▶ _THE TASK_
Nothing in the copy should be a picture; everything else in the listing is to be restated exactly.

================

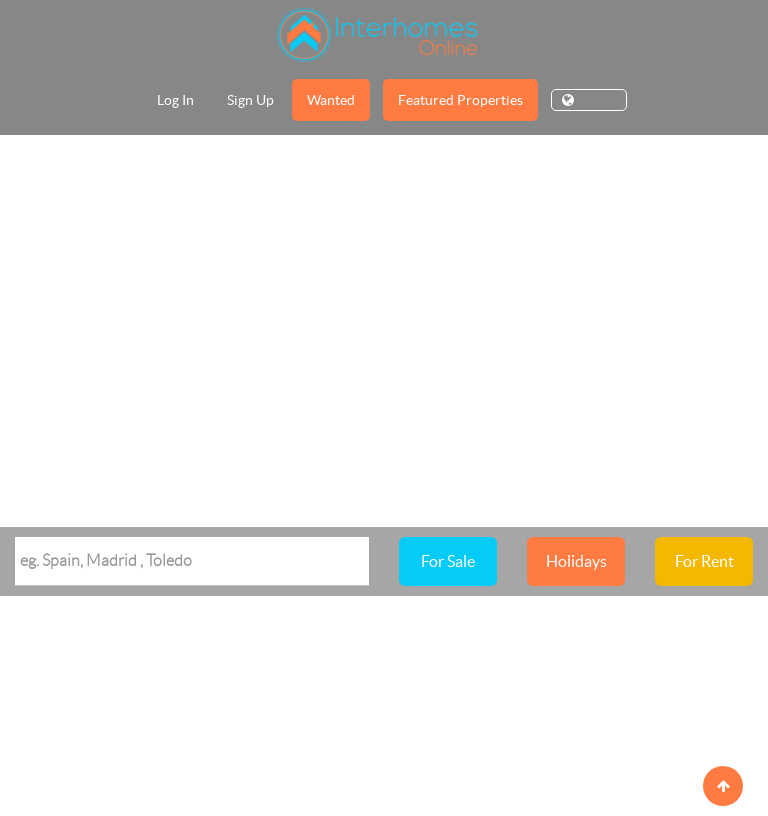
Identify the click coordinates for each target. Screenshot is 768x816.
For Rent (704, 561)
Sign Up (250, 100)
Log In (175, 100)
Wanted (331, 100)
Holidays (576, 561)
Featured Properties (460, 100)
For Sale (448, 561)
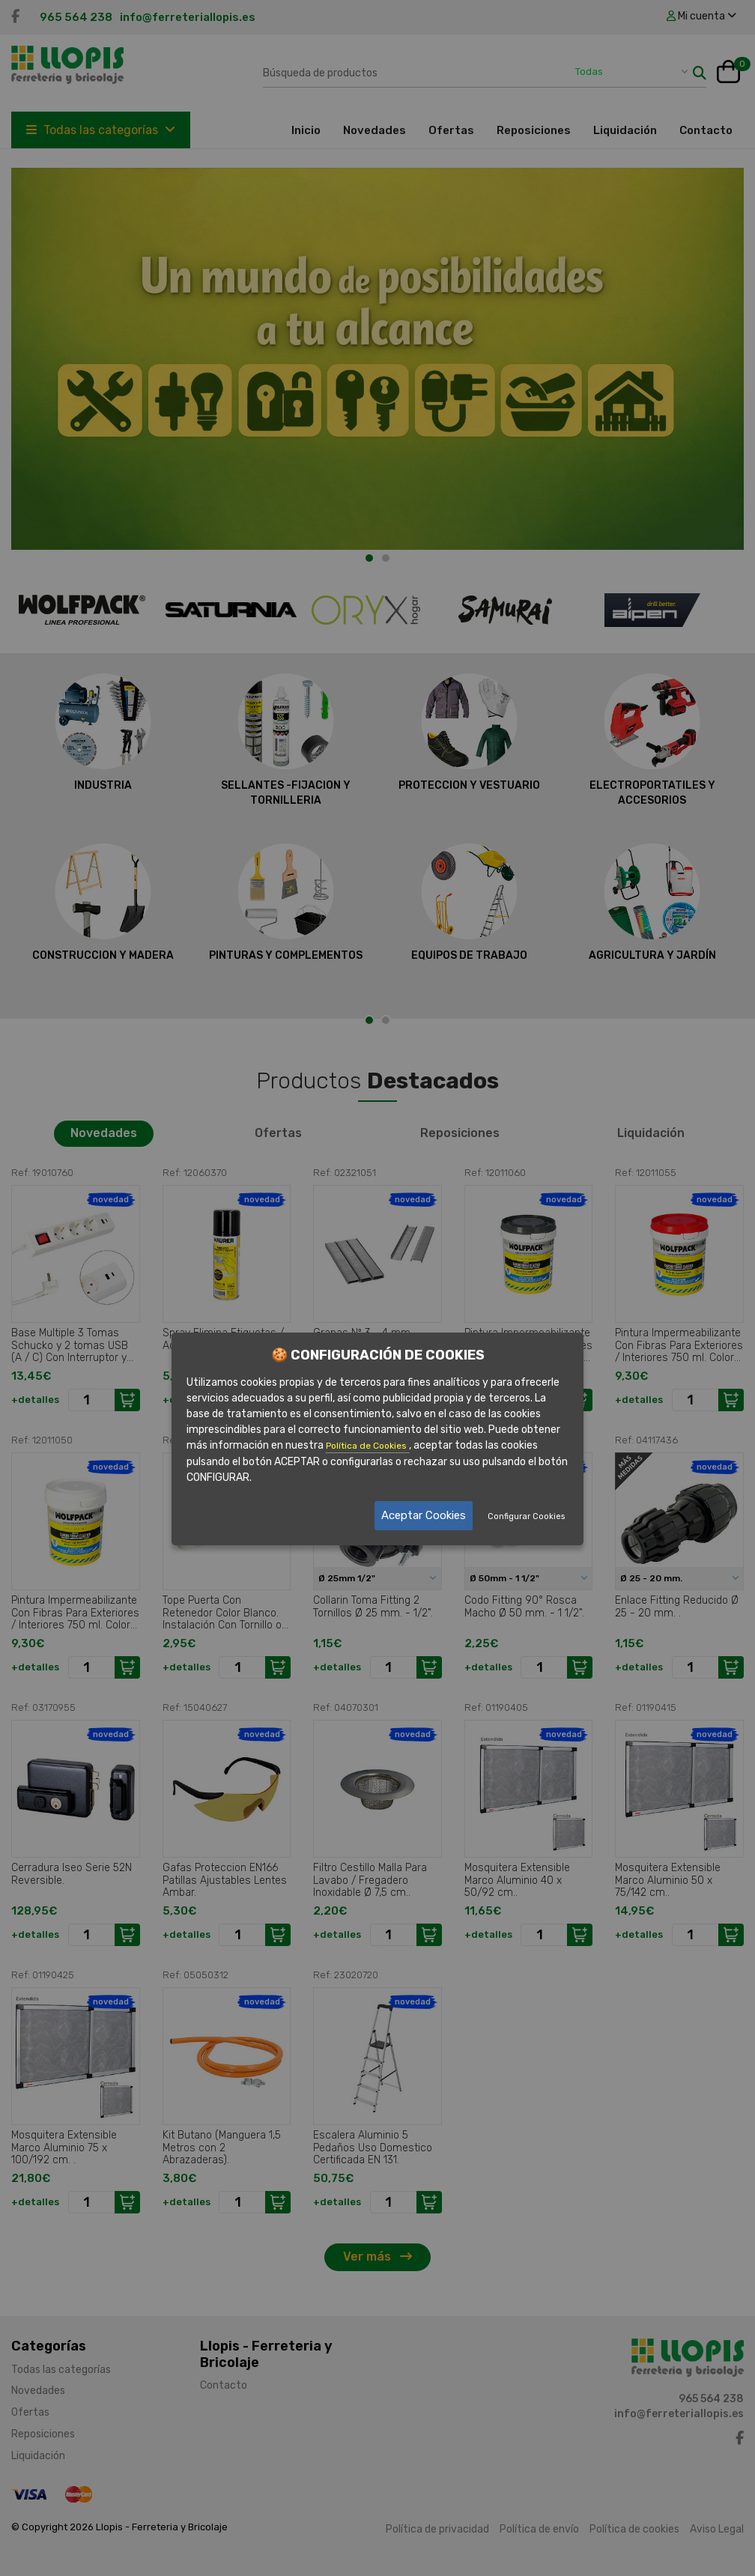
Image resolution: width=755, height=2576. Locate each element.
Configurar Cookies (526, 1516)
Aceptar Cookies (423, 1515)
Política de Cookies (367, 1445)
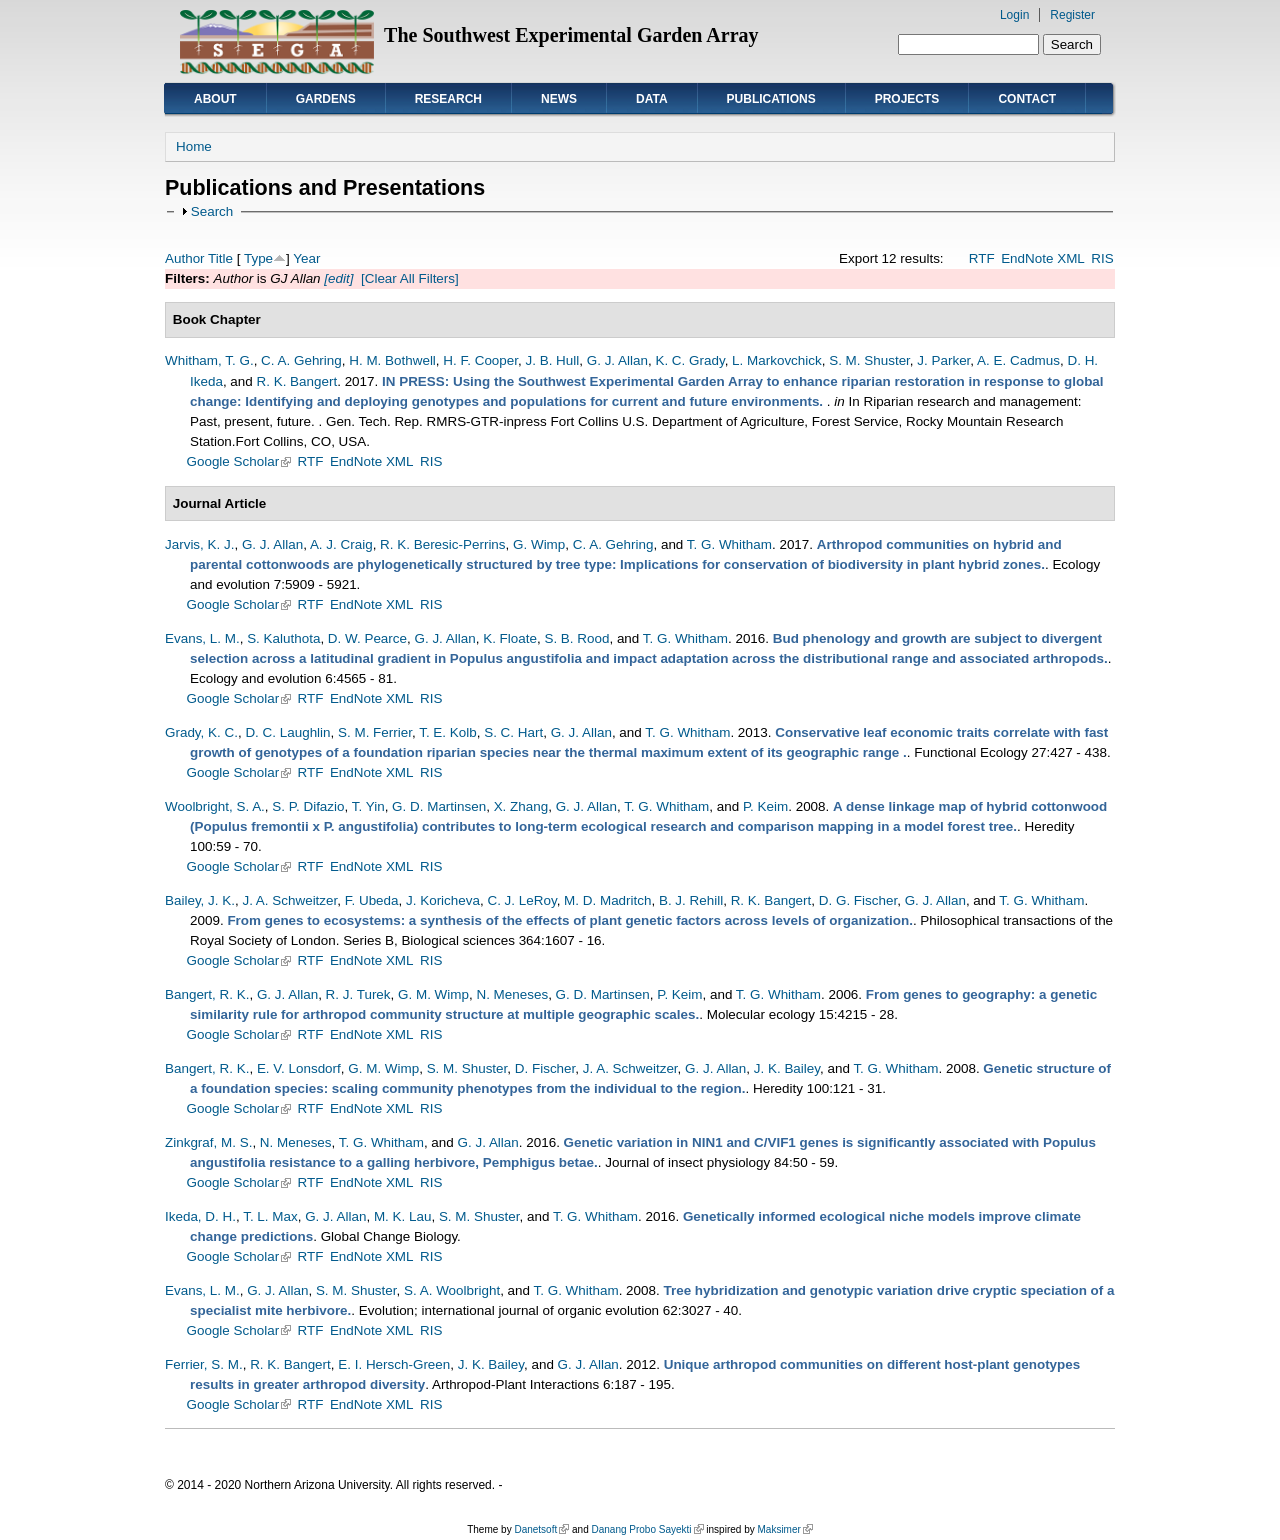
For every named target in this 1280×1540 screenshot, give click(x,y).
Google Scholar (239, 461)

================

▶ _TASK RESPONSE_
Identify the click coordinates for each target. Screenshot is 768x816.
For Rent (704, 561)
Sign Up (250, 100)
Log In (175, 100)
Wanted (331, 100)
Holidays (576, 561)
Featured Properties (460, 100)
For Sale (448, 561)
Image resolution: width=755, height=2576. Locate each element.
Configurar Cookies (526, 1516)
Aceptar Cookies (423, 1515)
Política de Cookies (367, 1445)
For every named target in this 1280×1540 screenshot, give click(x,y).
Google Scholar (239, 461)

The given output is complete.